The primary difficulty encountered during the growth of AlN results
from the strong reaction between the crucible material and the AlN
vapors at high temperatures. This problem is exacerbated due to
long growth cycles such as those required to grow large crystals,
and due to the desired high growth temperatures.
[0005] High growth temperatures, for example temperatures in excess
of 2200.degree. C., provide the higher growth rates that are
desirable for the growth of large, bulk AlN crystals. Additionally,
the use of high growth temperatures helps reduce the thermal stress
in the AlN crystals since such temperatures permit the use of
smaller temperature gradients. By reducing thermal stress in the
growing crystal, crystalline defects can be minimized. High growth
temperatures also allow the aluminum and nitrogen atoms to locate
in the best equilibrium lattice positions since surface adatom
mobilities increase with temperature.
[0006] The most common refractory material used to grow AlN is
graphite. It is relatively inexpensive and easy to mechanically
process. Due to the electrical properties of graphite, it can be
used in growth systems utilizing either resistance or RF heating.

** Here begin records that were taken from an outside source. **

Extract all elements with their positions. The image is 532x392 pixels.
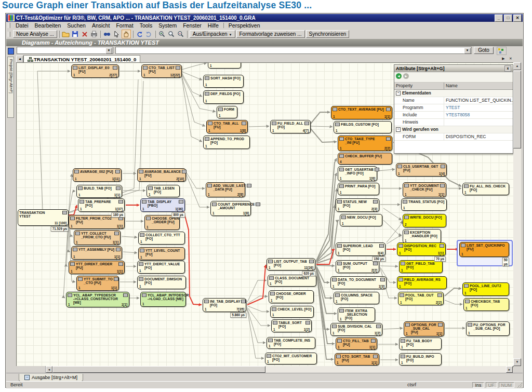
menu-item-system[interactable]: System: [155, 22, 180, 29]
rows-icon[interactable]: [398, 278, 403, 281]
rows-icon[interactable]: [176, 66, 180, 70]
rows-icon[interactable]: [62, 211, 67, 214]
forward-icon[interactable]: ►: [403, 73, 409, 79]
rows-icon[interactable]: [373, 355, 378, 358]
rows-icon[interactable]: [114, 232, 119, 235]
sidebar-tab-projekt[interactable]: Projekt [Strg+Alt+P]: [7, 57, 14, 118]
graph-node-ytt-assembly[interactable]: YTT_ASSEMBLY [FU]11[1]: [71, 246, 122, 260]
tab-transaktion-ytest[interactable]: TRANSAKTION YTEST_20060201_151400_0: [23, 55, 140, 63]
graph-node-get-usaertab-info[interactable]: GET_USAERTAB _INFO [FO]11[6]: [338, 166, 377, 181]
rows-icon[interactable]: [335, 293, 340, 297]
graph-node-list-display-e0[interactable]: LIST_DISPLAY_E0 [FU]12[27]: [71, 64, 119, 78]
rows-icon[interactable]: [268, 339, 273, 342]
attribute-panel-titlebar[interactable]: Attribute [Strg+Alt+G] x: [394, 65, 513, 72]
rows-icon[interactable]: [335, 123, 340, 126]
rows-icon[interactable]: [397, 165, 402, 168]
rows-icon[interactable]: [241, 300, 246, 303]
rows-icon[interactable]: [208, 121, 212, 125]
rows-icon[interactable]: [139, 262, 143, 266]
rows-icon[interactable]: [464, 284, 469, 288]
attribute-row[interactable]: FORMDISPOSITION_REC: [394, 133, 513, 141]
rows-icon[interactable]: [405, 323, 410, 327]
graph-node-ytt-dierct-value[interactable]: YTT_DIERCT_VALUE [FO]1: [137, 261, 185, 274]
graph-node-superior-lead[interactable]: SUPERIOR_LEAD [FO]13[4]: [336, 242, 385, 256]
graph-node-list-set-quickinfo[interactable]: LIST_SET_QUICKINFO [FU]1: [459, 242, 509, 257]
rows-icon[interactable]: [139, 277, 143, 281]
redo-icon[interactable]: [145, 30, 153, 38]
rows-icon[interactable]: [339, 168, 344, 171]
rows-icon[interactable]: [438, 323, 443, 327]
back-icon[interactable]: ◄: [396, 73, 402, 79]
rows-icon[interactable]: [440, 244, 444, 248]
graph-node-def-fields[interactable]: DEF_FIELDS [FO]1: [203, 90, 244, 104]
rows-icon[interactable]: [309, 260, 314, 263]
rows-icon[interactable]: [205, 76, 209, 80]
diagram-canvas[interactable]: Attribute [Strg+Alt+G] x ◄ ► Property Na…: [16, 62, 514, 367]
graph-node-check-buffer[interactable]: CHECK_BUFFER [FU]4: [338, 153, 392, 165]
menu-item-ansicht[interactable]: Ansicht: [89, 22, 113, 29]
rows-icon[interactable]: [375, 168, 379, 171]
rows-icon[interactable]: [373, 262, 378, 265]
rows-icon[interactable]: [218, 107, 223, 111]
scroll-right-icon[interactable]: ►: [506, 366, 513, 373]
scroll-down-icon[interactable]: ▼: [513, 358, 521, 366]
rows-icon[interactable]: [386, 137, 391, 141]
graph-node-avarage-002[interactable]: AVARAGE_002 [FU]11[11]: [73, 168, 122, 182]
graph-node-cto-sort-tab[interactable]: CTO_SORT_TAB [FU]11[1]: [335, 353, 379, 366]
graph-node-append-to-prod[interactable]: APPEND_TO_PROD [FO]1: [203, 136, 250, 149]
rows-icon[interactable]: [267, 354, 271, 358]
rows-icon[interactable]: [339, 309, 344, 313]
rows-icon[interactable]: [398, 244, 403, 248]
graph-node-class-document[interactable]: CLASS_DOCUMENT [FO]1: [268, 275, 316, 287]
rows-icon[interactable]: [70, 262, 75, 266]
graph-node-field-average-rs[interactable]: FIELD_AVERAGE_RS [FO]1: [397, 276, 447, 289]
collapse-icon[interactable]: −: [396, 91, 401, 96]
graph-node-columns-space[interactable]: COLUMNS_SPACE [FO]1: [334, 292, 379, 304]
rows-icon[interactable]: [337, 262, 342, 265]
menu-item-perspektiven[interactable]: Perspektiven: [225, 22, 263, 29]
graph-node-build-tab[interactable]: BUILD_TAB [FO]11[1]: [76, 185, 122, 198]
graph-node-get-field-tab[interactable]: GET_FIELD_TAB [FO]1: [399, 260, 443, 273]
rows-icon[interactable]: [437, 293, 442, 297]
graph-node-disposition-rec[interactable]: DISPOSITION_REC [FO]11[1]: [397, 242, 446, 256]
rows-icon[interactable]: [79, 200, 84, 204]
rows-icon[interactable]: [68, 293, 72, 297]
graph-node-options-for-sub-cal[interactable]: OPTIONS_FOR _SUB_CAL [FU]11[1]: [404, 321, 444, 336]
rows-icon[interactable]: [440, 184, 445, 187]
rows-icon[interactable]: [376, 325, 381, 328]
menu-item-tools[interactable]: Tools: [137, 22, 156, 29]
horizontal-scroll-thumb[interactable]: [52, 366, 265, 373]
vertical-scrollbar[interactable]: ▲ ▼: [513, 62, 521, 366]
unpack-dropdown[interactable]: Aus/Einpacken▼: [190, 30, 235, 38]
rows-icon[interactable]: [332, 325, 337, 328]
graph-node-check-level[interactable]: CHECK_LEVEL [FO]1: [270, 306, 314, 318]
scroll-up-icon[interactable]: ▲: [513, 62, 521, 70]
menu-item-fenster[interactable]: Fenster: [180, 22, 205, 29]
graph-node-print-para[interactable]: PRINT_PARA [FO]1: [338, 183, 379, 195]
graph-node-pool-tab-out[interactable]: POOL_TAB_OUT [FO]12[2]: [398, 292, 444, 305]
scroll-left-icon[interactable]: ◄: [46, 366, 52, 373]
print-icon[interactable]: [90, 30, 98, 38]
rows-icon[interactable]: [268, 260, 273, 263]
rows-icon[interactable]: [146, 217, 151, 220]
graph-node-data-to-document[interactable]: DATA_TO_DOCUMENT [FO]11[3]: [330, 276, 387, 289]
rows-icon[interactable]: [339, 137, 344, 141]
rows-icon[interactable]: [386, 107, 391, 111]
rows-icon[interactable]: [403, 200, 407, 204]
zoom-out-icon[interactable]: [177, 30, 185, 38]
graph-node-avarage-balance[interactable]: AVARAGE_BALANCE [FU]12[10]: [137, 168, 186, 182]
delete-icon[interactable]: [81, 30, 89, 38]
graph-node-status-new[interactable]: STATUS_NEW [FO]12[3]: [336, 198, 379, 212]
rows-icon[interactable]: [143, 66, 148, 70]
graph-node-form[interactable]: FORM1: [217, 106, 237, 118]
rows-icon[interactable]: [123, 293, 128, 297]
rows-icon[interactable]: [461, 244, 466, 247]
rows-icon[interactable]: [78, 186, 83, 190]
pan-hand-icon[interactable]: [122, 30, 131, 38]
resize-grip[interactable]: [517, 383, 522, 388]
rows-icon[interactable]: [465, 300, 470, 303]
horizontal-scrollbar[interactable]: ◄ ►: [16, 366, 513, 373]
graph-node-list-output-tab[interactable]: LIST_OUTPUT_TAB [FO]111[26]: [267, 258, 315, 271]
menu-item-bearbeiten[interactable]: Bearbeiten: [32, 22, 64, 29]
rows-icon[interactable]: [404, 215, 409, 219]
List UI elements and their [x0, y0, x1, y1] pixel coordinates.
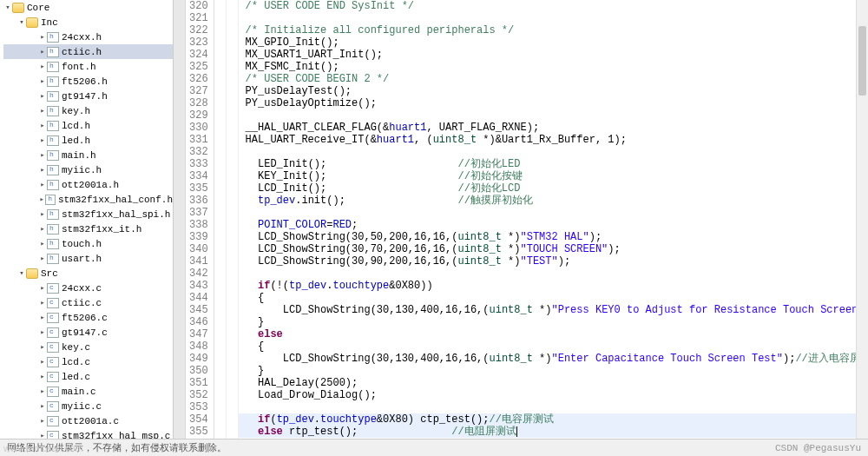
code-line-341[interactable]: LCD_ShowString(30,90,200,16,16,(uint8_t … [239, 255, 868, 268]
tree-item-ott2001a-c[interactable]: ▸ott2001a.c [3, 413, 173, 428]
code-line-335[interactable]: LCD_Init(); //初始化LCD [239, 182, 868, 195]
tree-item-myiic-c[interactable]: ▸myiic.c [3, 399, 173, 413]
code-line-346[interactable]: } [239, 316, 868, 328]
expand-icon[interactable]: ▸ [38, 387, 47, 396]
expand-icon[interactable]: ▸ [38, 239, 47, 248]
tree-item-lcd-c[interactable]: ▸lcd.c [3, 354, 173, 369]
expand-icon[interactable]: ▸ [38, 209, 47, 219]
code-line-347[interactable]: else [239, 328, 868, 340]
tree-item-ft5206-h[interactable]: ▸ft5206.h [3, 74, 173, 89]
code-line-352[interactable]: Load_Drow_Dialog(); [239, 389, 868, 401]
code-line-337[interactable] [239, 207, 868, 219]
code-line-330[interactable]: __HAL_UART_CLEAR_FLAG(&huart1, UART_FLAG… [239, 122, 868, 134]
expand-icon[interactable]: ▸ [38, 327, 47, 337]
code-line-334[interactable]: KEY_Init(); //初始化按键 [239, 170, 868, 182]
code-line-339[interactable]: LCD_ShowString(30,50,200,16,16,(uint8_t … [239, 231, 868, 243]
code-line-345[interactable]: LCD_ShowString(30,130,400,16,16,(uint8_t… [239, 304, 868, 316]
code-line-354[interactable]: if(tp_dev.touchtype&0X80) ctp_test();//电… [239, 413, 868, 426]
tree-item-led-h[interactable]: ▸led.h [3, 133, 173, 148]
expand-icon[interactable]: ▸ [38, 298, 47, 307]
expand-icon[interactable]: ▸ [38, 32, 47, 42]
expand-icon[interactable]: ▸ [38, 76, 47, 86]
code-line-344[interactable]: { [239, 292, 868, 304]
tree-item-stm32f1xx_it-h[interactable]: ▸stm32f1xx_it.h [3, 221, 173, 236]
tree-item-ft5206-c[interactable]: ▸ft5206.c [3, 310, 173, 325]
collapse-icon[interactable]: ▾ [17, 17, 26, 27]
expand-icon[interactable]: ▸ [38, 401, 47, 411]
tree-item-ctiic-c[interactable]: ▸ctiic.c [3, 295, 173, 310]
code-line-326[interactable]: /* USER CODE BEGIN 2 */ [239, 73, 868, 85]
code-line-329[interactable] [239, 109, 868, 122]
collapse-icon[interactable]: ▾ [3, 3, 12, 12]
expand-icon[interactable]: ▸ [38, 254, 47, 263]
code-line-336[interactable]: tp_dev.init(); //触摸屏初始化 [239, 195, 868, 207]
tree-item-key-h[interactable]: ▸key.h [3, 103, 173, 118]
tree-item-gt9147-h[interactable]: ▸gt9147.h [3, 89, 173, 103]
expand-icon[interactable]: ▸ [38, 121, 47, 130]
code-line-343[interactable]: if(!(tp_dev.touchtype&0X80)) [239, 280, 868, 292]
code-line-324[interactable]: MX_USART1_UART_Init(); [239, 49, 868, 61]
collapse-icon[interactable]: ▾ [17, 268, 26, 278]
tree-item-main-c[interactable]: ▸main.c [3, 384, 173, 399]
scrollbar-thumb[interactable] [858, 26, 866, 96]
tree-item-Src[interactable]: ▾Src [3, 266, 173, 281]
fold-column[interactable] [227, 0, 239, 456]
tree-item-myiic-h[interactable]: ▸myiic.h [3, 162, 173, 177]
code-line-333[interactable]: LED_Init(); //初始化LED [239, 158, 868, 170]
code-line-355[interactable]: else rtp_test(); //电阻屏测试 [239, 426, 868, 438]
code-line-331[interactable]: HAL_UART_Receive_IT(&huart1, (uint8_t *)… [239, 134, 868, 146]
expand-icon[interactable]: ▸ [38, 165, 47, 175]
code-line-353[interactable] [239, 401, 868, 413]
tree-item-24cxx-c[interactable]: ▸24cxx.c [3, 281, 173, 295]
tree-item-key-c[interactable]: ▸key.c [3, 340, 173, 354]
tree-item-main-h[interactable]: ▸main.h [3, 148, 173, 162]
tree-item-touch-h[interactable]: ▸touch.h [3, 236, 173, 251]
tree-item-stm32f1xx_hal_conf-h[interactable]: ▸stm32f1xx_hal_conf.h [3, 192, 173, 207]
expand-icon[interactable]: ▸ [38, 195, 45, 204]
code-line-322[interactable]: /* Initialize all configured peripherals… [239, 24, 868, 36]
code-area[interactable]: /* USER CODE END SysInit *//* Initialize… [239, 0, 868, 456]
expand-icon[interactable]: ▸ [38, 224, 47, 234]
code-line-323[interactable]: MX_GPIO_Init(); [239, 36, 868, 49]
code-line-338[interactable]: POINT_COLOR=RED; [239, 219, 868, 231]
tree-item-Core[interactable]: ▾Core [3, 0, 173, 15]
code-line-332[interactable] [239, 146, 868, 158]
expand-icon[interactable]: ▸ [38, 106, 47, 116]
expand-icon[interactable]: ▸ [38, 180, 47, 189]
expand-icon[interactable]: ▸ [38, 91, 47, 101]
expand-icon[interactable]: ▸ [38, 313, 47, 322]
code-editor[interactable]: 3203213223233243253263273283293303313323… [174, 0, 868, 456]
code-line-351[interactable]: HAL_Delay(2500); [239, 377, 868, 389]
tree-item-gt9147-c[interactable]: ▸gt9147.c [3, 325, 173, 340]
code-line-350[interactable]: } [239, 365, 868, 377]
expand-icon[interactable]: ▸ [38, 372, 47, 381]
code-line-342[interactable] [239, 268, 868, 280]
expand-icon[interactable]: ▸ [38, 135, 47, 145]
expand-icon[interactable]: ▸ [38, 357, 47, 367]
vertical-scrollbar[interactable] [856, 0, 868, 439]
code-line-348[interactable]: { [239, 340, 868, 353]
expand-icon[interactable]: ▸ [38, 283, 47, 293]
expand-icon[interactable]: ▸ [38, 342, 47, 352]
tree-item-lcd-h[interactable]: ▸lcd.h [3, 118, 173, 133]
code-line-320[interactable]: /* USER CODE END SysInit */ [239, 0, 868, 12]
tree-item-stm32f1xx_hal_spi-h[interactable]: ▸stm32f1xx_hal_spi.h [3, 207, 173, 221]
code-line-321[interactable] [239, 12, 868, 24]
tree-item-ctiic-h[interactable]: ▸ctiic.h [3, 44, 173, 59]
project-tree[interactable]: ▾Core▾Inc▸24cxx.h▸ctiic.h▸font.h▸ft5206.… [0, 0, 174, 456]
tree-item-24cxx-h[interactable]: ▸24cxx.h [3, 30, 173, 44]
code-line-325[interactable]: MX_FSMC_Init(); [239, 61, 868, 73]
code-line-327[interactable]: PY_usDelayTest(); [239, 85, 868, 97]
code-line-340[interactable]: LCD_ShowString(30,70,200,16,16,(uint8_t … [239, 243, 868, 255]
tree-item-led-c[interactable]: ▸led.c [3, 369, 173, 384]
expand-icon[interactable]: ▸ [38, 416, 47, 426]
tree-item-usart-h[interactable]: ▸usart.h [3, 251, 173, 266]
tree-item-ott2001a-h[interactable]: ▸ott2001a.h [3, 177, 173, 192]
tree-item-font-h[interactable]: ▸font.h [3, 59, 173, 74]
code-line-349[interactable]: LCD_ShowString(30,130,400,16,16,(uint8_t… [239, 353, 868, 365]
expand-icon[interactable]: ▸ [38, 47, 47, 56]
tree-item-Inc[interactable]: ▾Inc [3, 15, 173, 30]
code-line-328[interactable]: PY_usDelayOptimize(); [239, 97, 868, 109]
expand-icon[interactable]: ▸ [38, 150, 47, 160]
expand-icon[interactable]: ▸ [38, 62, 47, 71]
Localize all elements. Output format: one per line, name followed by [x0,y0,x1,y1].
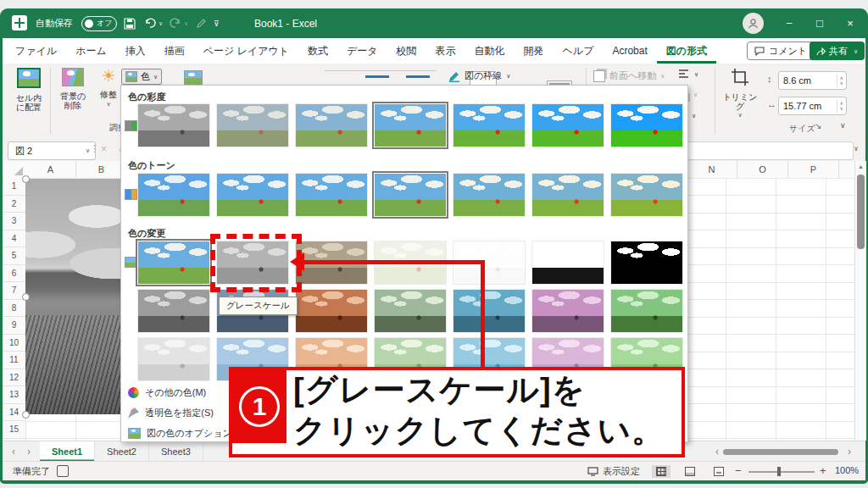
ribbon-tab[interactable]: 描画 [155,38,194,64]
tone-thumb[interactable] [611,174,682,216]
sheet-tab[interactable]: Sheet1 [40,441,95,462]
horizontal-scroll-thumb[interactable] [723,449,838,455]
sheet-nav-prev-icon[interactable]: ‹ [6,441,21,462]
ribbon-tab[interactable]: ファイル [6,38,66,64]
row-header[interactable]: 3 [3,213,25,230]
height-field[interactable]: 8.6 cm ∧∨ [778,71,847,90]
vertical-scroll-thumb[interactable] [857,175,865,249]
zoom-in-button[interactable]: + [820,464,826,477]
zoom-slider-thumb[interactable] [777,467,781,476]
recolor-thumb[interactable] [532,241,604,284]
row-header[interactable]: 12 [3,369,25,387]
row-header[interactable]: 5 [3,247,25,265]
tone-thumb[interactable] [375,174,446,216]
change-picture-icon[interactable] [184,70,203,85]
scroll-up-icon[interactable]: ▲ [855,161,866,169]
saturation-thumb[interactable] [217,104,288,147]
recolor-thumb[interactable] [296,290,367,332]
row-header[interactable]: 15 [3,421,25,439]
saturation-thumb[interactable] [611,104,682,147]
column-header[interactable]: Q [839,161,854,178]
picture-border-button[interactable]: 図の枠線 ∨ [448,69,510,82]
row-header[interactable]: 9 [3,317,25,335]
recolor-thumb[interactable] [138,290,209,332]
picture-handle-topleft[interactable] [22,175,30,183]
share-button[interactable]: 共有∨ [810,42,865,60]
ribbon-tab[interactable]: Acrobat [603,38,656,64]
recolor-thumb[interactable] [611,290,682,332]
ribbon-tab[interactable]: 挿入 [116,38,155,64]
tone-thumb[interactable] [217,174,288,216]
ribbon-tab[interactable]: 図の形式 [657,38,716,64]
row-header[interactable]: 8 [3,300,25,318]
maximize-button[interactable]: □ [805,8,834,38]
row-header[interactable]: 2 [3,196,25,214]
place-in-cell-button[interactable]: セル内に配置 [9,68,48,112]
close-button[interactable]: × [836,8,865,38]
row-header[interactable]: 11 [3,352,25,369]
width-spinner[interactable]: ∧∨ [837,99,846,113]
size-dialog-launcher-icon[interactable]: ↘ [815,121,821,130]
recolor-thumb[interactable] [138,338,209,380]
vertical-scrollbar[interactable]: ▲ [854,161,866,441]
align-button[interactable]: ∨ [678,69,698,79]
remove-background-button[interactable]: 背景の削除 [53,68,92,110]
autosave-toggle[interactable]: オフ [81,8,117,38]
saturation-thumb[interactable] [453,104,525,147]
ribbon-tab[interactable]: 表示 [426,38,465,64]
ribbon-tab[interactable]: ホーム [66,38,116,64]
width-field[interactable]: 15.77 cm ∧∨ [778,97,847,115]
row-header[interactable]: 6 [3,265,25,283]
saturation-thumb[interactable] [532,104,604,147]
sheet-nav-next-icon[interactable]: › [21,441,36,462]
ribbon-tab[interactable]: 開発 [515,38,554,64]
comments-button[interactable]: コメント [747,42,815,60]
ribbon-tab[interactable]: データ [337,38,387,64]
recolor-thumb[interactable] [375,290,446,332]
row-header[interactable]: 10 [3,335,25,352]
zoom-level[interactable]: 100% [835,465,859,475]
recolor-thumb[interactable] [532,290,604,332]
color-button[interactable]: 色 ∨ [121,69,162,85]
height-spinner[interactable]: ∧∨ [837,74,846,87]
save-icon[interactable] [124,8,136,38]
display-settings-button[interactable]: 表示設定 [587,465,640,478]
minimize-button[interactable]: − [775,8,804,38]
page-break-view-icon[interactable] [709,465,728,478]
saturation-thumb[interactable] [138,104,209,147]
page-layout-view-icon[interactable] [681,465,699,478]
macro-record-icon[interactable] [57,465,69,477]
excel-app-icon[interactable] [12,15,27,30]
zoom-out-button[interactable]: − [735,464,742,477]
column-header[interactable]: N [687,161,737,178]
column-header[interactable]: B [76,161,127,178]
tone-thumb[interactable] [138,174,209,216]
row-header[interactable]: 13 [3,386,25,404]
ribbon-tab[interactable]: ページ レイアウト [194,38,298,64]
picture-handle-bottomleft[interactable] [22,411,30,419]
normal-view-icon[interactable] [652,465,670,478]
picture-handle-left[interactable] [22,293,30,301]
column-header[interactable]: O [737,161,788,178]
tone-thumb[interactable] [453,174,525,216]
recolor-thumb[interactable] [453,290,525,332]
collapse-ribbon-icon[interactable]: ∨ [840,121,846,130]
crop-button[interactable]: トリミング ∨ [720,68,760,119]
row-header[interactable]: 4 [3,230,25,248]
qat-dropdown-icon[interactable]: ⊽ [214,8,220,38]
sheet-tab[interactable]: Sheet3 [149,441,203,462]
ribbon-tab[interactable]: 自動化 [465,38,515,64]
column-header[interactable]: A [25,161,76,178]
name-box[interactable]: 図 2 ∨ [8,141,96,160]
saturation-thumb[interactable] [375,104,446,147]
ribbon-tab[interactable]: 校閲 [387,38,426,64]
sheet-tab[interactable]: Sheet2 [95,441,149,462]
recolor-thumb[interactable] [138,241,209,284]
account-avatar[interactable] [743,13,764,34]
tone-thumb[interactable] [532,174,604,216]
ribbon-tab[interactable]: ヘルプ [554,38,604,64]
formula-bar-expand-icon[interactable]: ∨ [854,145,859,152]
hscroll-right-icon[interactable]: › [842,441,857,462]
tone-thumb[interactable] [296,174,367,216]
ribbon-tab[interactable]: 数式 [298,38,337,64]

Unfortunately graphite does not have sufficient thermal stability
to be used at temperatures greater than 1000.degree. C.
Furthermore, as a result of graphite's thermal instability,
graphite crucibles degrade rapidly, often resulting in changes in
the heat field distribution within the growth cell and unstable
growth parameters. To counter this effect, growth cycles may be
conducted in an inert atmosphere (e.g., argon, helium). However
even under these growth conditions there are sufficient aluminum
and nitrogen vapors to react with the graphite, leading to the
graphite crucible's deterioration and ultimately its failure.
Another disadvantage of graphite is that even the purest grades of
graphite exhibit high impurity concentrations (e.g., boron,
aluminum, nickel, chromium, copper, etc.) that affect the
electrical properties and overall quality of the grown crystal.
[0007] Tantalum carbide (TaC) is another material that researchers
have tried to use to grow AlN crystals. TaC crucibles have been
used quite favorably to grow silicon carbide (SiC) crystals, in
part because carbon is a constituent of both SiC and the crucible.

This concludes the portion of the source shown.